Question

A sand dropper drops sand of mass \( m(t) \) on a conveyor belt at a rate proportional to the square root of the speed \( v \) of the belt, i.e., \( \frac{dm}{dt} \propto \sqrt{v} \). If \( P \) is the power delivered to run the belt at constant speed, then which of the following relationships is true?

• A. \( P \propto v^3 \)
• B. \( P \propto \sqrt{v} \)
• C. \( P \propto v \)
• D. \( P \propto v^5 \)

Hint:

Power is the rate at which work is done, and it is given by the force multiplied by the velocity.

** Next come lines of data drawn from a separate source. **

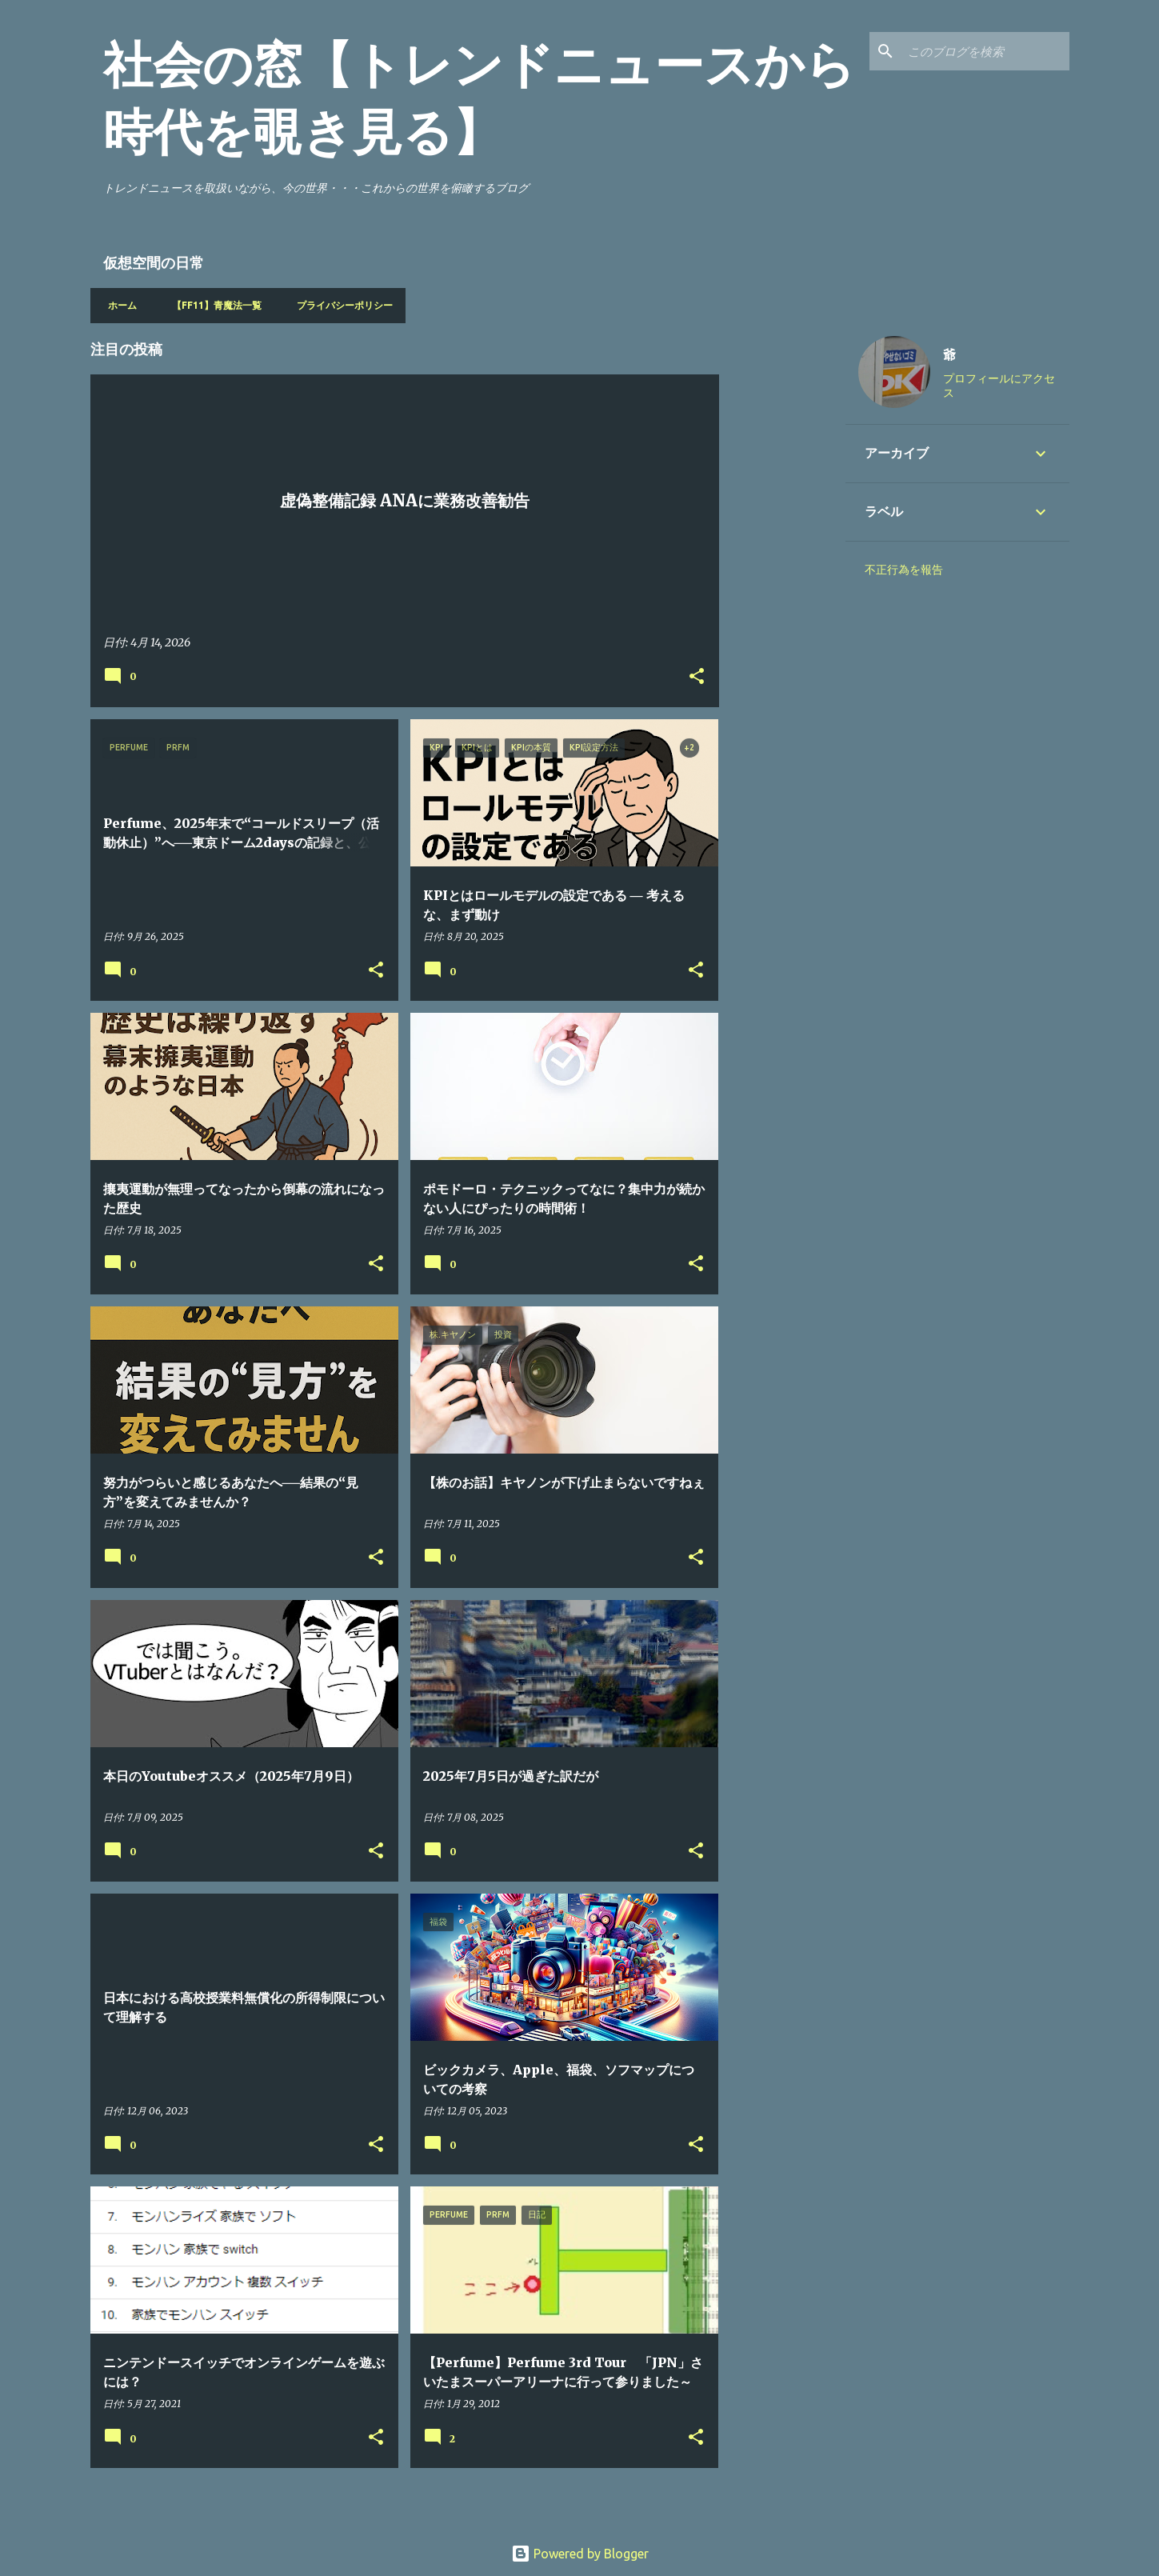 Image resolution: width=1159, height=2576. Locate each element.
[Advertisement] (782, 563)
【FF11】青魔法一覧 (212, 305)
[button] (696, 677)
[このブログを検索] (985, 51)
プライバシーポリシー (340, 305)
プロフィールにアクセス (999, 385)
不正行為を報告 (904, 569)
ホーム (117, 305)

For systems where mass is added at a rate proportional to the square root of velocity, the power will scale with \( v^5 \).

Answer 1

The Correct Option is D

Step 1: The power delivered to the conveyor belt is given by the force times the velocity. \[ P = F \cdot v \]

Step 2: From the given condition \( \frac{dm}{dt} \propto \sqrt{v} \), the rate of change of mass is proportional to the square root of the velocity. This means the rate of change of momentum is proportional to the square root of the velocity. Thus, we have: \[ F = \frac{dp}{dt} = \frac{dm}{dt} \cdot v \] Since \( \frac{dm}{dt} \propto \sqrt{v} \), we get: \[ F \propto v^{3/2} \]

Step 3: Therefore, the power delivered is: \[ P \propto F \cdot v \propto v^{3/2} \cdot v = v^{5/2} \] Hence, the correct relationship is \( P \propto v^5 \), and the correct answer is option (4).